*** Extracted records Section Begins ***

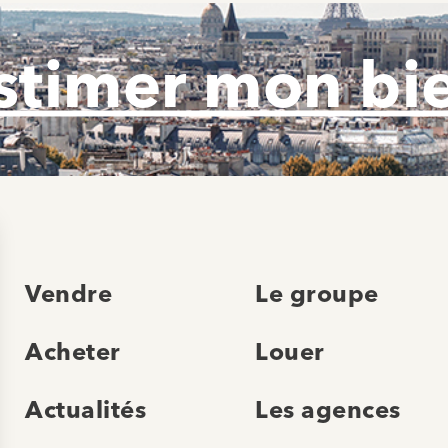
stimer mon bi
Vendre
Le groupe
Acheter
Louer
Actualités
Les agences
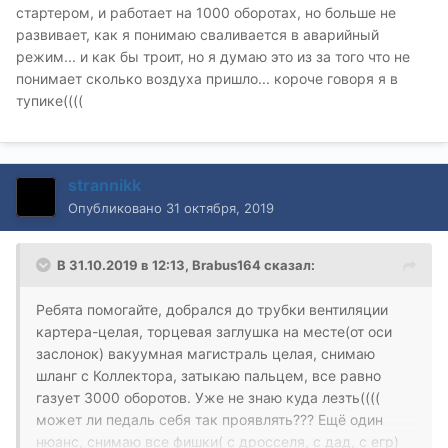
стартером, и работает на 1000 оборотах, но больше не
развивает, как я понимаю сваливается в аварийный
режим... и как бы троит, но я думаю это из за того что не
понимает сколько воздуха пришло... короче говоря я в
тупике((((
strannikk
Опубликовано
31 октября, 2019
В 31.10.2019 в 12:13,
Brabus164
сказал:
Ребята помогайте, добрался до трубки вентиляции
картера-целая, торцевая заглушка на месте(от оси
заслонок) вакуумная магистраль целая, снимаю
шланг с Коллектора, затыкаю пальцем, все равно
газует 3000 оборотов. Уже не знаю куда лезть((((
может ли педаль себя так проявлять??? Ещё один
нюанс, снимаю все фишки( с дросселя, с дад, с егр)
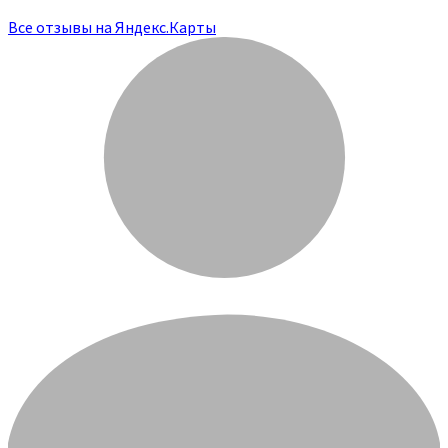
Все отзывы на Яндекс.Карты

*** Extracted records Section Ends ***

» Task instructions: Give again exactly the lines from the one holding "картера-целая, торцевая заглушка" to the final line of the records, both ends included, and nothing more. Pictures do not belong in the copy.

» Result for this task:
картера-целая, торцевая заглушка на месте(от оси
заслонок) вакуумная магистраль целая, снимаю
шланг с Коллектора, затыкаю пальцем, все равно
газует 3000 оборотов. Уже не знаю куда лезть((((
может ли педаль себя так проявлять??? Ещё один
нюанс, снимаю все фишки( с дросселя, с дад, с егр)
Все отзывы на Яндекс.Карты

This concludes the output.